Roots: $x=\frac{-2\pm\sqrt{4-8}}{2}=-1\pm i$. So $\alpha=-1+i, \beta=-1-i$.
In polar form: $|\alpha|=\sqrt{2}$, $\arg(\alpha)=\frac{3\pi}{4}$. So $\alpha=\sqrt{2}\,e^{i3\pi/4}$.
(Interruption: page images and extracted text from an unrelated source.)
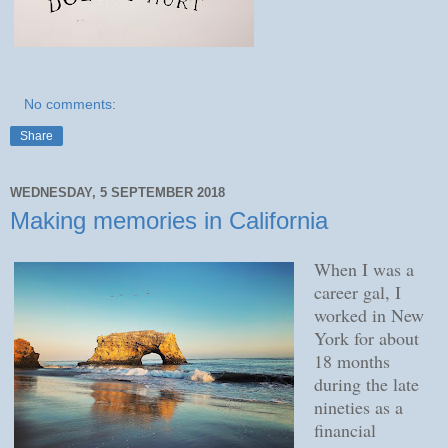
No comments:
Share
WEDNESDAY, 5 SEPTEMBER 2018
Making memories in California
When I was a
career gal, I
worked in New
York for about
18 months
during the late
nineties as a
financial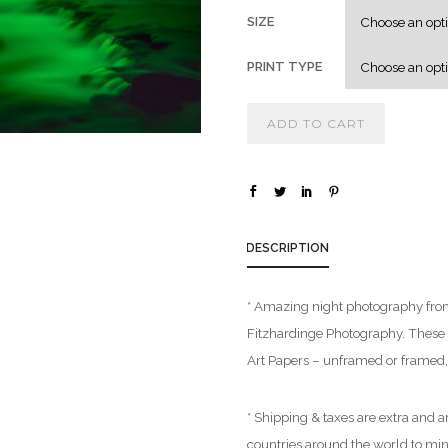
SIZE
PRINT TYPE
ADD TO CART
DESCRIPTION
* Amazing night photography from 
Fitzhardinge Photography. These a
Art Papers – unframed or framed, 
* Shipping & taxes are extra and ar
countries around the world to mi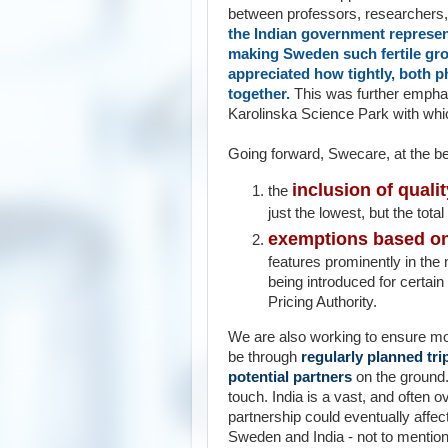
between professors, researchers, 
the Indian government represen
making Sweden such fertile gro
appreciated how tightly, both ph
together.
This was further emphas
Karolinska Science Park with whic
Going forward, Swecare, at the 
inclusion of qualit
the
just the lowest, but the total
exemptions based on 
features prominently in the 
being introduced for certai
Pricing Authority.
We are also working to ensure more 
be through
regularly planned tri
potential partners
on the ground.
touch. India is a vast, and often 
partnership could eventually affect
Sweden and India - not to mention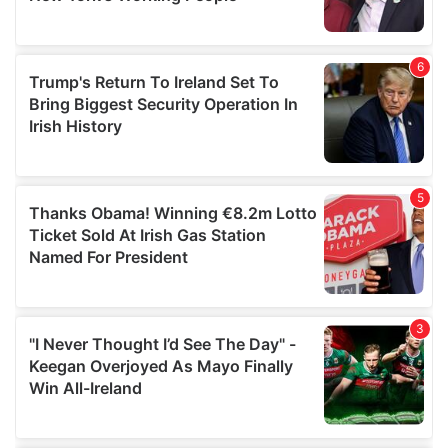
provided to them or that they’ve collected from your use
of their services.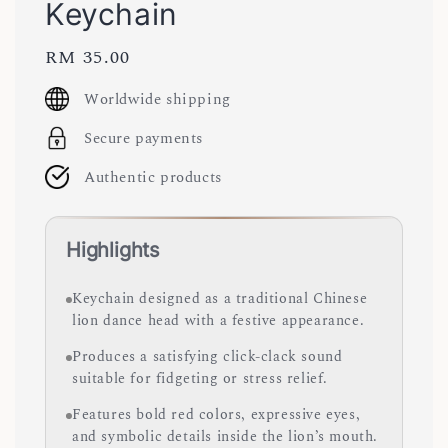
Keychain
Regular
RM 35.00
price
Worldwide shipping
Secure payments
Authentic products
Highlights
Keychain designed as a traditional Chinese
lion dance head with a festive appearance.
Produces a satisfying click-clack sound
suitable for fidgeting or stress relief.
Features bold red colors, expressive eyes,
and symbolic details inside the lion’s mouth.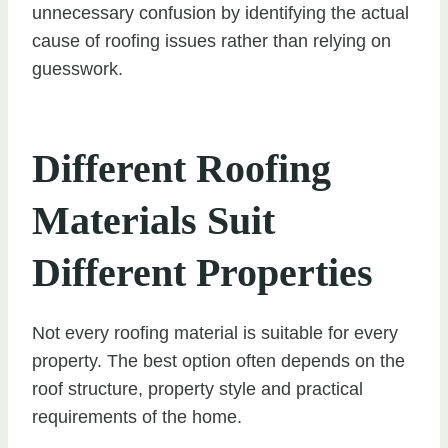
unnecessary confusion by identifying the actual
cause of roofing issues rather than relying on
guesswork.
Different Roofing
Materials Suit
Different Properties
Not every roofing material is suitable for every
property. The best option often depends on the
roof structure, property style and practical
requirements of the home.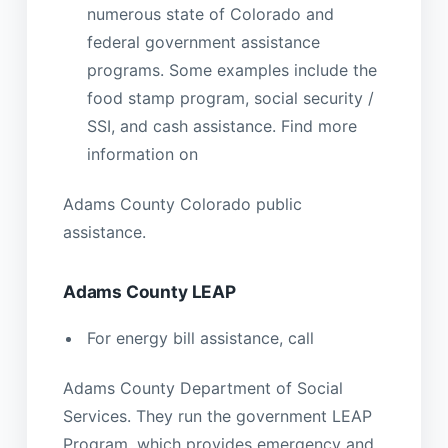
numerous state of Colorado and
federal government assistance
programs. Some examples include the
food stamp program, social security /
SSI, and cash assistance. Find more
information on
Adams County Colorado public
assistance.
Adams County LEAP
For energy bill assistance, call
Adams County Department of Social
Services. They run the government LEAP
Program, which provides emergency and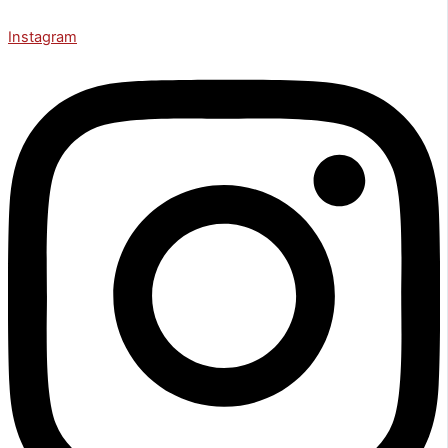
Instagram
$\alpha^{15}=(\sqrt{2})^{15}e^{i\cdot45\pi/4}=2^{15/2}e^{i\pi/4}$ (since $45\pi/4=11\pi+\pi/4$, so $e^{i45\pi/4}=e^{i\pi/4}\cdot(-1)^{11}=-e^{i\pi/4}$... careful: $45/4=11.25$, $11\pi+\pi/4$, $e^{i(11\pi+\pi/4)}=e^{i\pi}\cdot e^{i\pi/4} \cdot (-1)^{10}... $)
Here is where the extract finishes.